In the last week or so, I
have been offered, via email, the opportunity to apply for a job: as a sales
estimator, emergency room nurse, refrigeration technician, optometrist, sandwich
engineer, quality assurance software tester, customer service rep, computer
programmer, hospital CEO, and manager trainee.
At first I was pleased
that the person who gave them my name as a possible employee was so impressed
with my skills, that I would be able to do all those different jobs. Then it
occurred to me what whoever wants me to get a job must be quite desperate,
willing to suggest me for any job that came along. I am pretty sure I know who
gave those potential employers my email address. As George Weiss’ wife said, “I
married George for better or for worse, but not for lunch.”
When we lived in Sterling,
IL, a new restaurant was opening up in the mall where we walked in bad weather.
They had a big sign in the window saying that they were hiring. Many married
couples walked by that sign. There was never a time, not one, when I was within
hearing distance, that a wife did not say to her husband as they walked by,
“You know, you could get a job there.” The average age of the husbands was
about 85. You’ve got to hand it to those wives for continuing to hope.

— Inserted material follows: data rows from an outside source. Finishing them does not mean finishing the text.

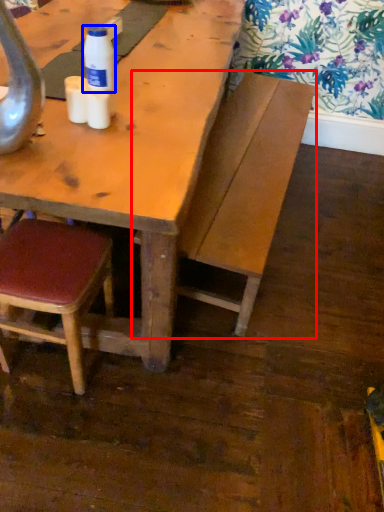 Question: Which of the following is the farthest to the observer, bench (highlighted by a red box) or bottle (highlighted by a blue box)?

Choices:
 (A) bench
 (B) bottle

Answer: (A) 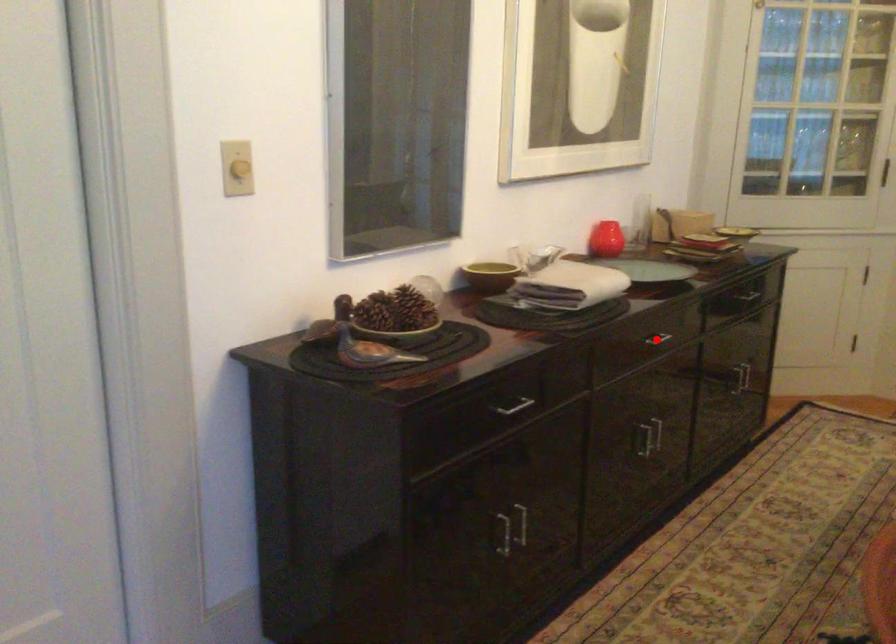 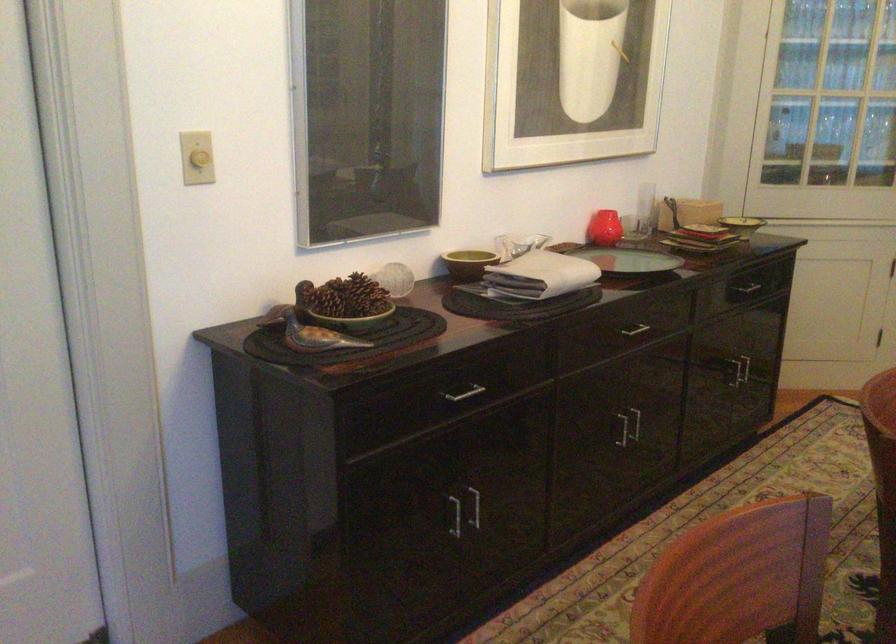 Where in the second image is the point corresponding to the highlighted location from the first image?

(634, 328)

I am often tempted by such
signs myself. Even those emails. I don’t trust invisible money. I like to get a
check, or a handful of cash, at the end of each week. So I think about what fun
it would be to work at Wal-Mart, ignoring customers so I can complain to my
fellow employees about who is taking her break out of turn.
I do have some work
experience—farm hand, detassler, hod carrier, carpenter’s assistant, gas
station attendant, tester and adjuster of electrical relays, bus boy, janitor, carnival
roustabout, social worker, commercial actor. I imagine any one of those is more
likely to get me an interview for a job as sandwich engineer or hospital CEO
than “preacher.”
That’s why I don’t even
bother to apply. As soon as you tell an employer that you used to be a
preacher, they suddenly have to go a meeting and say, on the way out the door,
“Don’t call us; we’ll call you,” which, of course, they never do… until they
need someone to officiate at their kid’s wedding or their parent’s funeral.
And when they do, I’m
going to charge them big! I have to; I can’t get a different job.
John Robert McFarland
No, I’m not writing again.
I’m just trying to gain control of my keyboard by making it produce random
thoughts out of random words out of random letters, the way those ten thousand
monkeys with typewriters used to produce “The Encyclopedia Britannica.”